▶ TASK OBJECTIVE
From the entries below, return only the lines starting at the one that contains "versprechen, Ihre Daten sicher und geschützt" and ending at the one that contains "Regístrate a Boletín A.M.", exactly as they stand.

▶ AVAILABLE DATA
▬▬▬▬▬▬

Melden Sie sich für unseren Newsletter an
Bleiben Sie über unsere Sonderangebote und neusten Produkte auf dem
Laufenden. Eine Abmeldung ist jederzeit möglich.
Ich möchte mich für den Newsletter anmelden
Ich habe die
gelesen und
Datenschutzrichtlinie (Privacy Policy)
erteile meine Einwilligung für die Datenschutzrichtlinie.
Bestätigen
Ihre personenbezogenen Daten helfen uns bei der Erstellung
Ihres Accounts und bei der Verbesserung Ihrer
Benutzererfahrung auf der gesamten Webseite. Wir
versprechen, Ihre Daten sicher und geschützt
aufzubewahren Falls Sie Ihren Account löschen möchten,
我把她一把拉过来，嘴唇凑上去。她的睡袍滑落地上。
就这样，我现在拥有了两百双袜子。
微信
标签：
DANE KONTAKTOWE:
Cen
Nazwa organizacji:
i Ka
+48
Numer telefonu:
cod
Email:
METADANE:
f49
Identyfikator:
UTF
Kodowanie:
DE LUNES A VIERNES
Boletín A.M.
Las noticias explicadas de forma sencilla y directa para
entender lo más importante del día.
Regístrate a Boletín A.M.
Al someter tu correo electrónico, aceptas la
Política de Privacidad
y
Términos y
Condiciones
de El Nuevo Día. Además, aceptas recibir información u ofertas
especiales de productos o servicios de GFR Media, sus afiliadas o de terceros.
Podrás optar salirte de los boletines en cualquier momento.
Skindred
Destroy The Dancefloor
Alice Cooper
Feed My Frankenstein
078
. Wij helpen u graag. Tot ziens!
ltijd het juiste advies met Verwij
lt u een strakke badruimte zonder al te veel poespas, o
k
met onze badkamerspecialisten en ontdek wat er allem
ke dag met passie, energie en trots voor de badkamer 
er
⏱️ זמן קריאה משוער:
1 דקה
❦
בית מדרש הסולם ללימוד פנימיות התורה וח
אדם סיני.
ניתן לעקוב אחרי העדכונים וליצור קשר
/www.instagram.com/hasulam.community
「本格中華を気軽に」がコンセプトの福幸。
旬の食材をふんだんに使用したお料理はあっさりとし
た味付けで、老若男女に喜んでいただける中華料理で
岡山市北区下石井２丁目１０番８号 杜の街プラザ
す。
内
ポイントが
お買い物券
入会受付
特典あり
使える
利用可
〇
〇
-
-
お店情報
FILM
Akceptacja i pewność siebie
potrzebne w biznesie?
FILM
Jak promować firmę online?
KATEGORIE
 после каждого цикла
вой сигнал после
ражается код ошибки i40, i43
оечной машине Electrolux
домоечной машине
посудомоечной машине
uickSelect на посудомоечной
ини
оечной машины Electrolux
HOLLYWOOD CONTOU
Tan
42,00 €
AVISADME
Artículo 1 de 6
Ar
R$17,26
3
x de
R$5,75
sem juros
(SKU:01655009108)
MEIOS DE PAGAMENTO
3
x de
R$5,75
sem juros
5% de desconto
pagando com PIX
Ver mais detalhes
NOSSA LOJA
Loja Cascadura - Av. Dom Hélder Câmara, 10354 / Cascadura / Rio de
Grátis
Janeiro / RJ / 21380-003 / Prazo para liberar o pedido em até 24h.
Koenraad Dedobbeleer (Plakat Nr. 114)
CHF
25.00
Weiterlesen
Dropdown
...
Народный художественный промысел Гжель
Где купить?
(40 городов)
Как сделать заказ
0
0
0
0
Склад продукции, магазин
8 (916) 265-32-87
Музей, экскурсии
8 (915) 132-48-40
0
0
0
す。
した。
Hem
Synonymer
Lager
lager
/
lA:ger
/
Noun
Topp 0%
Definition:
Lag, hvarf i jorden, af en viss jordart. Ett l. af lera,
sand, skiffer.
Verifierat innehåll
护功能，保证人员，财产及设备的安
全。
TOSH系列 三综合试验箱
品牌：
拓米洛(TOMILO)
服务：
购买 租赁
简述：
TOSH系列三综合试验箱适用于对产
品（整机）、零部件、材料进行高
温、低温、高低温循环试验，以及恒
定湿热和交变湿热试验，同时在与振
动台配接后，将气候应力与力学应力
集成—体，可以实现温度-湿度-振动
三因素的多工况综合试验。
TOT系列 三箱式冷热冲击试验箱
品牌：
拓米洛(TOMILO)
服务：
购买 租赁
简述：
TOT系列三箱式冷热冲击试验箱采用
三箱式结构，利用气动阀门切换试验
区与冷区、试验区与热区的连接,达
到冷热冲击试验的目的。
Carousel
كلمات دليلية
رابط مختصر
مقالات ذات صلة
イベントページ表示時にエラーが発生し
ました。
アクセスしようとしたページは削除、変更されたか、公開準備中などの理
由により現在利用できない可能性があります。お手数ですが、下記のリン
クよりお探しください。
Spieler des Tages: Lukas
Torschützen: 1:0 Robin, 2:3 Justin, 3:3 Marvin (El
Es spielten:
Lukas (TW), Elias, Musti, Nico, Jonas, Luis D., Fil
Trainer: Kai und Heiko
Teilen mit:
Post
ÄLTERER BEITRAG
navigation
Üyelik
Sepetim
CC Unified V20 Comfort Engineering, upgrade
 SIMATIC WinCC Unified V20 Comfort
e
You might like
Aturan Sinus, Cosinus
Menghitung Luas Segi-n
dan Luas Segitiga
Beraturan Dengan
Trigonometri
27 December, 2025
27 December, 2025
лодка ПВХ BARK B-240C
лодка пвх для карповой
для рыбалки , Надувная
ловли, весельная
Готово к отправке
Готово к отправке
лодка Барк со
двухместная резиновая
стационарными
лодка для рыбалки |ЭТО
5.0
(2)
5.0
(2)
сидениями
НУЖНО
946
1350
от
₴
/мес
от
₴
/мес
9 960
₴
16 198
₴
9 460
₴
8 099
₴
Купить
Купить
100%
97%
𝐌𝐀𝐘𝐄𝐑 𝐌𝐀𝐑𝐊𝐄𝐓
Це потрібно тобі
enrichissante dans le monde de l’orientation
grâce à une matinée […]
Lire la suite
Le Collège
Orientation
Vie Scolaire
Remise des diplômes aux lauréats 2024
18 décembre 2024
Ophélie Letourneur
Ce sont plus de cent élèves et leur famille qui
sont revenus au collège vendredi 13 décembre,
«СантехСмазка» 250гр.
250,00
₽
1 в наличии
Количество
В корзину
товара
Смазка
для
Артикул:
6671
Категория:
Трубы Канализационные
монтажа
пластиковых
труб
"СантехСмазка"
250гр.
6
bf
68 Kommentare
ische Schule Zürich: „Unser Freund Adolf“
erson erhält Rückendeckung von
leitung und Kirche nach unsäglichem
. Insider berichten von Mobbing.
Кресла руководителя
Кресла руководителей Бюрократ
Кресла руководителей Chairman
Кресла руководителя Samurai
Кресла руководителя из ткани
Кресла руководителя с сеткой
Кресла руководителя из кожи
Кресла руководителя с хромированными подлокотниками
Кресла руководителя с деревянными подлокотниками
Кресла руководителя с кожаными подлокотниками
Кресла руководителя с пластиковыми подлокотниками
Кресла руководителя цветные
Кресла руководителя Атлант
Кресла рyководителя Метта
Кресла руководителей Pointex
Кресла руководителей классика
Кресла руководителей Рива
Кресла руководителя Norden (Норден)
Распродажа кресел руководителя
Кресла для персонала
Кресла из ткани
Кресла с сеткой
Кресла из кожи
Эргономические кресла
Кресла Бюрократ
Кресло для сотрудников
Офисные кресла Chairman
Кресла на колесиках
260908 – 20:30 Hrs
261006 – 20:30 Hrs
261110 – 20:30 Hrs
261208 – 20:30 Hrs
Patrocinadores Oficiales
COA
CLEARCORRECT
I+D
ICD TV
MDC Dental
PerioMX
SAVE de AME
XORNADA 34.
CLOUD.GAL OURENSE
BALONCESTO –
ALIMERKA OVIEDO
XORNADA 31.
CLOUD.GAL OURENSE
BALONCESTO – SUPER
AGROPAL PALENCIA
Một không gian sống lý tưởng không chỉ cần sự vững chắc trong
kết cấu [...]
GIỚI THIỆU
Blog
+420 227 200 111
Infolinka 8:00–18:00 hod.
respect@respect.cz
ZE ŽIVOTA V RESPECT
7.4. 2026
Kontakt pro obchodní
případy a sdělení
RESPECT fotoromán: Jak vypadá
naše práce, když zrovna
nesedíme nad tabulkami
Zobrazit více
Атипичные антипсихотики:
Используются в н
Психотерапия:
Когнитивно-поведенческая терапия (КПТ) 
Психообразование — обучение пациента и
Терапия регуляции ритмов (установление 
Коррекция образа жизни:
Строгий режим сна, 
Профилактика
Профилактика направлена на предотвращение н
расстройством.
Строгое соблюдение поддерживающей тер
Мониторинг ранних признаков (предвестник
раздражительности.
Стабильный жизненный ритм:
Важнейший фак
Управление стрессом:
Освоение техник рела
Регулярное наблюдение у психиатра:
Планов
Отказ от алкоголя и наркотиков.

▬▬▬▬▬▬

▶ YOUR RESPONSE
versprechen, Ihre Daten sicher und geschützt
aufzubewahren Falls Sie Ihren Account löschen möchten,
我把她一把拉过来，嘴唇凑上去。她的睡袍滑落地上。
就这样，我现在拥有了两百双袜子。
微信
标签：
DANE KONTAKTOWE:
Cen
Nazwa organizacji:
i Ka
+48
Numer telefonu:
cod
Email:
METADANE:
f49
Identyfikator:
UTF
Kodowanie:
DE LUNES A VIERNES
Boletín A.M.
Las noticias explicadas de forma sencilla y directa para
entender lo más importante del día.
Regístrate a Boletín A.M.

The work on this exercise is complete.